Oftentimes, the facial identity of an individual needs to be changed in the frames of a video or in a standalone image while maintaining the performance of the individual within the video or image. As used herein, a “facial identity” refers to aspects of a facial appearance that arise from differences in personal identities, ages, lighting conditions, and the like. Thus, two different facial identities may be attributed to different individuals or to the same individual under different conditions, such as the same individual at different ages or under different lighting conditions. As used herein, the “performance” of an individual, which also is referred to as the dynamic “behavior” of an individual, includes the facial expressions and poses with which the individual appears in the frames of a video or in a standalone image.

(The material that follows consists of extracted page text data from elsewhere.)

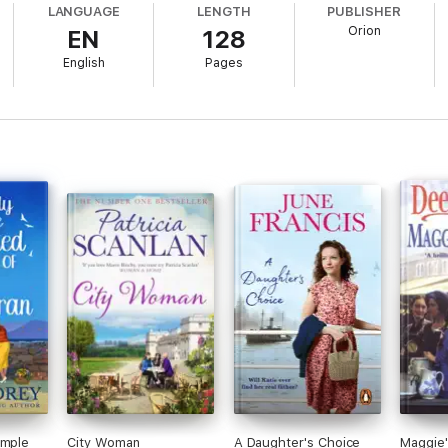
LANGUAGE
LENGTH
PUBLISHER
Orion
EN
128
English
Pages
imple
City Woman
A Daughter's Choice
Maggie'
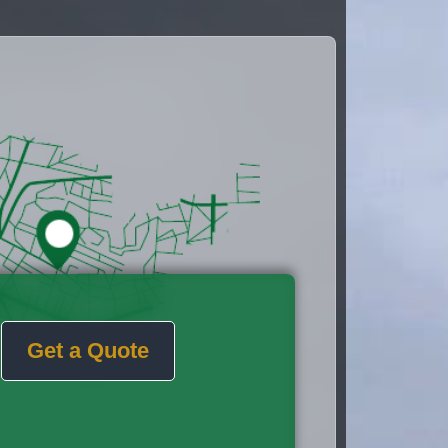
Get a Quote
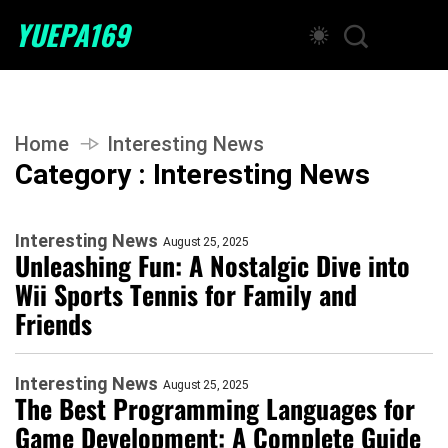
YUEPA169
Home
Interesting News
Category : Interesting News
Interesting News
August 25, 2025
Unleashing Fun: A Nostalgic Dive into
Wii Sports Tennis for Family and
Friends
Interesting News
August 25, 2025
The Best Programming Languages for
Game Development: A Complete Guide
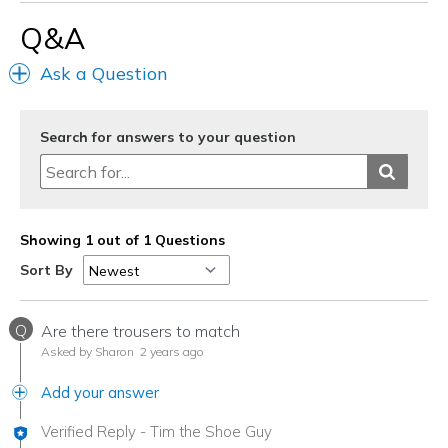
Q&A
Ask a Question
Search for answers to your question
Showing 1 out of 1 Questions
Sort By
Q
Are there trousers to match
Asked by Sharon
2 years ago
Add your answer
Verified Reply
-
Tim the Shoe Guy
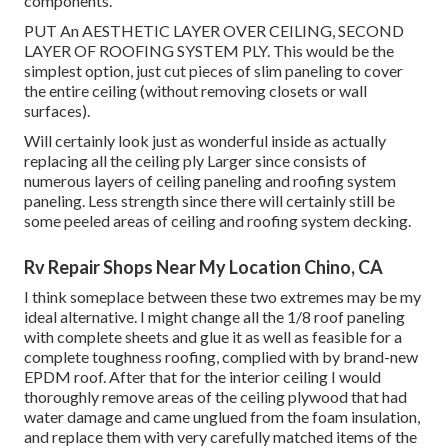
components.
PUT An AESTHETIC LAYER OVER CEILING, SECOND
LAYER OF ROOFING SYSTEM PLY. This would be the
simplest option, just cut pieces of slim paneling to cover
the entire ceiling (without removing closets or wall
surfaces).
Will certainly look just as wonderful inside as actually
replacing all the ceiling ply Larger since consists of
numerous layers of ceiling paneling and roofing system
paneling. Less strength since there will certainly still be
some peeled areas of ceiling and roofing system decking.
Rv Repair Shops Near My Location Chino, CA
I think someplace between these two extremes may be my
ideal alternative. I might change all the 1/8 roof paneling
with complete sheets and glue it as well as feasible for a
complete toughness roofing, complied with by brand-new
EPDM roof. After that for the interior ceiling I would
thoroughly remove areas of the ceiling plywood that had
water damage and came unglued from the foam insulation,
and replace them with very carefully matched items of the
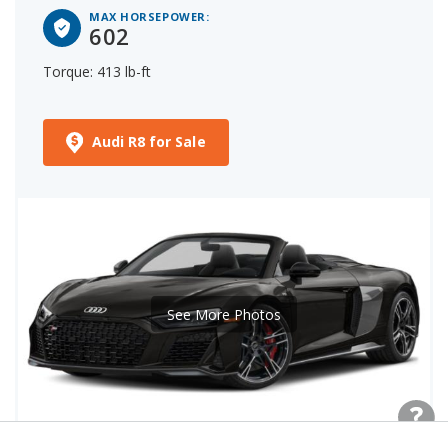
MAX HORSEPOWER:
602
Torque: 413 lb-ft
Audi R8 for Sale
See More Photos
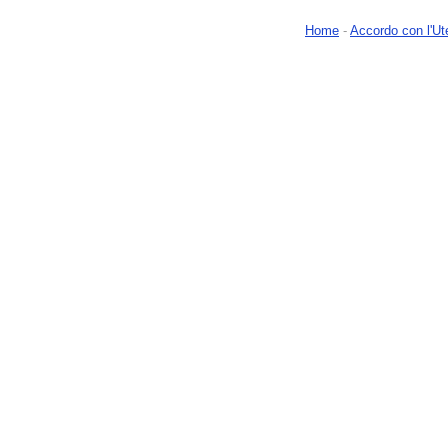
Home
-
Accordo con l'Ut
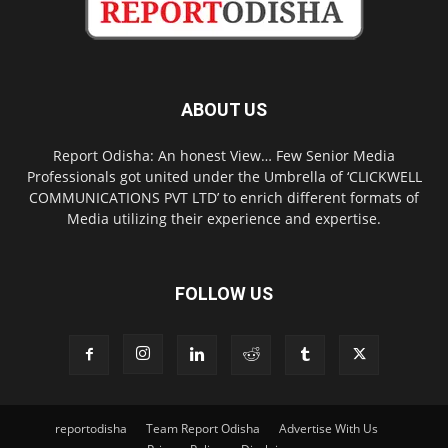
ABOUT US
Report Odisha: An honest View… Few Senior Media
Professionals got united under the Umbrella of ‘CLICKWELL
COMMUNICATIONS PVT LTD’ to enrich different formats of
Media utilizing their experience and expertise.
FOLLOW US
reportodisha
Team Report Odisha
Advertise With Us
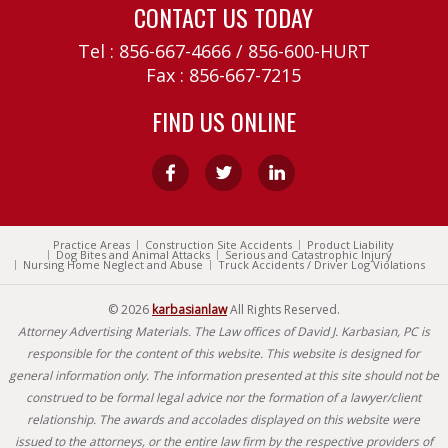
CONTACT US TODAY
Tel :
856-667-4666
/
856-600-HURT
Fax : 856-667-7215
FIND US ONLINE
Practice Areas
Construction Site Accidents
Product Liability
Dog Bites and Animal Attacks
Serious and Catastrophic Injury
Nursing Home Neglect and Abuse
Truck Accidents / Driver Log Violations
© 2026
karbasianlaw
All Rights Reserved.
Attorney Advertising Materials. The Law offices of David J. Karbasian, PC is
responsible for the content of this website. This website is designed for
general information only. The information presented at this site should not be
construed to be formal legal advice nor the formation of a lawyer/client
relationship. The awards and accolades displayed on this website were
issued to the attorneys, or the entire law firm by the respective providers of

One example scenario that requires the facial identity of an individual to be changed while maintaining the way the individual is performing is when the individual needs to be portrayed at a younger age in a particular scene within video content (e.g., a film, a show, etc.). As another example, an individual may be unavailable for a given video content production, and the face of that individual m

Claims

1. A computer-implemented method for changing a face within an image, the method comprising: receiving a first image including a face associated with a first facial identity; generating, via a machine learning model, at least a first texture map and a first position map based on the first image; and rendering a second image including a face associated with a second facial identity based on the first texture map and the first position map, wherein the second facial identity is different from the first facial identity. || 11. One or more non-transitory computer-readable media including instructions that, when executed by one or more processors, cause the one or more processors to perform the steps of: receiving a first image including a face associated with a first facial identity; generating, via a machine learning model, at least a first texture map and a first position map based on the first image; and rendering a second image including a face associated with a second facial identity based on the first texture map and the first position map, wherein the second facial identity is different from the first facial identity. || 20. A system comprising: one or more memories storing instructions; one or more processors that are coupled to the one or more memories and, when executing the instructions, are configured to: receive a first image including a face associated with a first facial identity; generate, via a machine learning model, at least a first texture map and a first position map based on the first image; and render a second image including a face associated with a second facial identity based on the first texture map and the first position map, wherein the second facial identity is different from the first facial identity.